Isr Med Assoc J. 2003 Jun;5(6):419-21.
The osteoporosis-pseudoglioma syndrome is a rare autosomal recessive disorder characterized by severe juvenile-onset osteoporosis and congenital or early-onset blindness. Other manifestations include muscular hypotonia, ligamentous laxity, mild mental retardation and seizures.
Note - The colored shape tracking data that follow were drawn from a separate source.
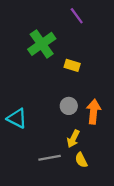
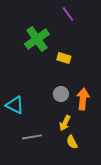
gray line: (50, 158) -> (32, 137), moved

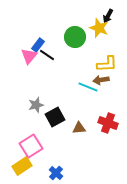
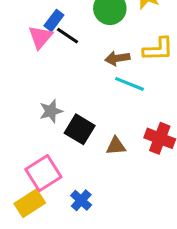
brown arrow: (101, 80) -> (117, 58), moved
black square: (55, 117) -> (80, 129), turned -30
blue cross: (56, 173) -> (81, 200), moved

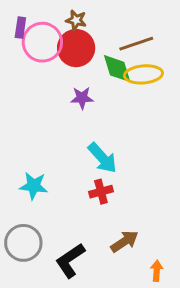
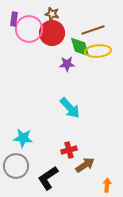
purple star: (82, 98) -> (67, 64), moved
cyan star: (34, 186) -> (23, 138), moved
red cross: (101, 192) -> (69, 150), moved

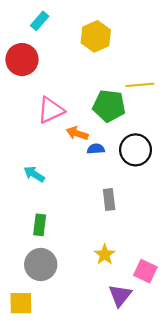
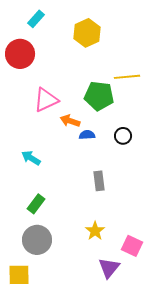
black circle: (136, 150) -> (123, 136), size x0.6
green rectangle: (40, 225) -> (36, 204), turned 30

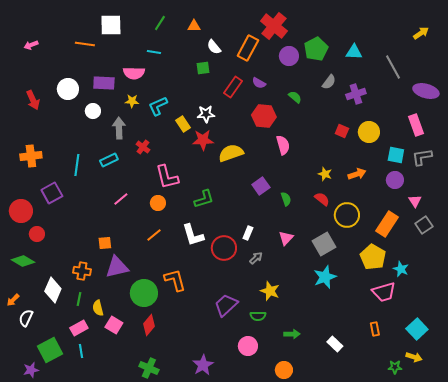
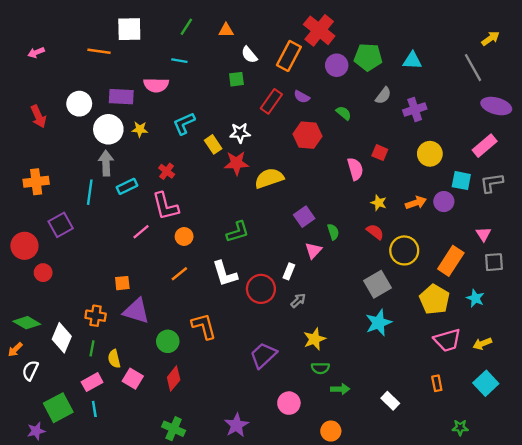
green pentagon: (316, 49) -> (368, 57), turned 30
gray line: (393, 67) -> (473, 68), moved
yellow star: (132, 101) -> (140, 129), moved
white circle: (93, 111) -> (108, 129), size x1.6
pink rectangle: (416, 125) -> (485, 146), turned 70
gray arrow: (119, 128) -> (106, 163), moved
red square: (342, 131) -> (380, 153), moved
pink semicircle: (283, 145) -> (355, 169), moved
pink L-shape: (167, 177) -> (165, 206), moved
purple circle: (395, 180) -> (444, 202), moved
gray square: (424, 225) -> (494, 262), turned 30
pink triangle: (286, 238) -> (313, 250), moved
green diamond: (23, 261) -> (27, 323), moved
purple triangle: (117, 267) -> (136, 311), turned 30
cyan star: (401, 269) -> (475, 298), moved
yellow star: (270, 291) -> (315, 339), turned 30
green circle: (144, 293) -> (168, 341), size x0.7
green semicircle: (258, 316) -> (320, 368), moved
yellow arrow: (414, 357) -> (482, 344), moved, turned 140

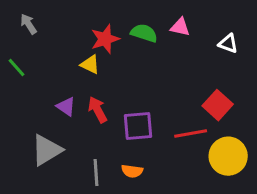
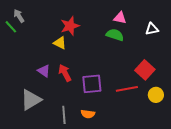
green semicircle: (144, 33) -> (115, 35), moved
white triangle: (228, 44) -> (152, 29), turned -32
green line: (17, 68) -> (11, 27), moved
yellow circle: (228, 156) -> (156, 95), moved, size x0.6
The gene responsible was recently identified to be the low density lipoprotein receptor-related family member LRP5 on chromosome 11q11-12.
To measure bone density in two siblings with the OPPG syndrome as well as in their family members (parents and siblings).
Bone mineral density was determined in the lumbar spine (antero-posterior), femoral neck, two-thirds distal forearm (> 95% cortical bone) and ultradistal forearm (predominantly trabecular bone) by dual-energy X-ray absorptiometry.
The studies revealed osteoporotic changes both in the patients and the carriers.
The findings demonstrate that OPPG carriers have reduced bone mass, which is a risk factor for development of early osteoporotic changes.